Fiscal Cliff Uncertainties Holding Markets Captive

November 30, 2012 12:25 AM

What Traders are Talking About:

* Macros cloud outlook. House Speaker John Boehner sounded an alarm on the fiscal cliff talks Thursday, saying limited progress is being made. Republicans and Democrats remain far apart on their views of how to "solve" the situation and the clock is ticking. Although some lawmakers are upbeat a deal will get done in time to avoid going over the cliff, one long-time Washington observer says, "Don’t let any of the talk fool you. We had national elections less than a month ago and there is no reason to think the two parties like each other any more than before the vote. There is still a lot of work to be done on the tax issues — I think we’ll get an agreement by the Super Bowl [that’s in February!], but I wouldn’t hold my breath that we’ll see an agreement before that. I think we’re going over the cliff... and by a few weeks, not just a few days."

The long and short of it: The fiscal cliff uncertainties are keeping markets under wraps. With so much uncertainty, investors are unwilling to aggressively pump money into the long side of markets. Until the fiscal cliff issue is resolved, that's likely to remain the case.

* Chinese grain crop record large again. China produced a record grain crop for a ninth consecutive time this year. Chinese 2012 grain production rose 3.2% from year-ago to 589.57 MMT, according to the National Bureau of Statistics. The corn crop was record large at 208.12 MMT, rising 8% from year-ago. Of note, corn production outpaced rice for the first time ever this year. That shows the evolution of grain production in China, with a rising middle class demanding more protein in their diets.

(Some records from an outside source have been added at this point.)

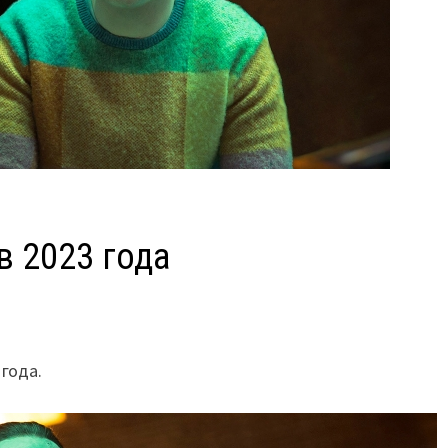
 2023 года
года.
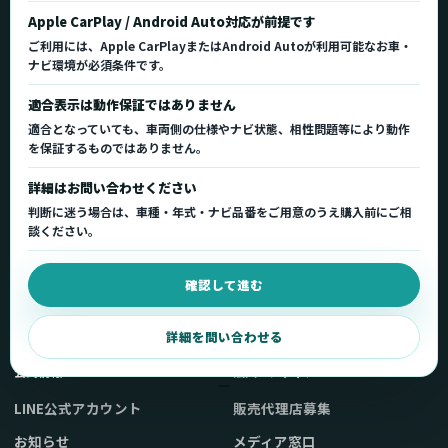
Ottocast（オットキャスト）の製品情報、車種適
Apple CarPlay / Android Auto対応が前提です
合、サポート情報を日本国内向けに整理してご案内し
ご利用には、Apple CarPlayまたはAndroid Autoが利用可能なお車・
ます。
ナビ環境が必須条件です。
正規販売代理店
車種適合情報
国内サポート窓口
適合表示は動作保証ではありません
適合となっていても、車両側の仕様やナビ状態、相性問題等により動作
を保証するものではありません。
製品を探す
サポート
詳細はお問い合わせください
製品一覧
サポートトップ
判断に迷う場合は、車種・年式・ナビ品番をご用意のうえ購入前にご相
車種適合を確認
使い方ガイド
談ください。
用途から製品を選ぶ
Q&A・症状別サポート
確認して進む
取扱店舗・購入先
起動不良復旧サービス
弊社販売ストアへ
お問い合わせ
詳細を問い合わせる
公式情報
法人・メディア
LINE公式アカウント
販売代理店募集
お知らせ
メディア窓口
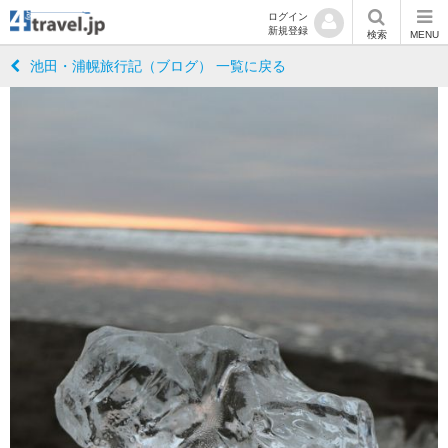
ログイン
新規登録
検索
MENU
池田・浦幌旅行記（ブログ） 一覧に戻る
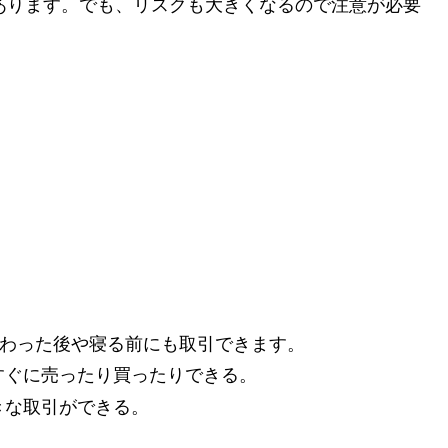
あります。でも、リスクも大きくなるので注意が必要
が終わった後や寝る前にも取引できます。
すぐに売ったり買ったりできる。
きな取引ができる。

The long and short of it: Despite continued record grain production, increases in output are not keeping pace with demand as Chinese import needs are rising.

* December grains enter delivery. Today is first notice day, the start of the delivery process, for December grain contracts. Deliveries against the December corn were light, as expected, at 246 contracts. On the other hand, deliveries against December Chicago wheat were heavy at 2,119 contracts. There were no soymeal deliveries, while soyoil deliveries totaled 2,200 contracts.

The long and short of it: Given strength in the cash market and tight supplies following this year's short crop, it's not surprising to see limited deliveries for corn and no deliveries for soymeal, which is likely to remain the case through the delivery process.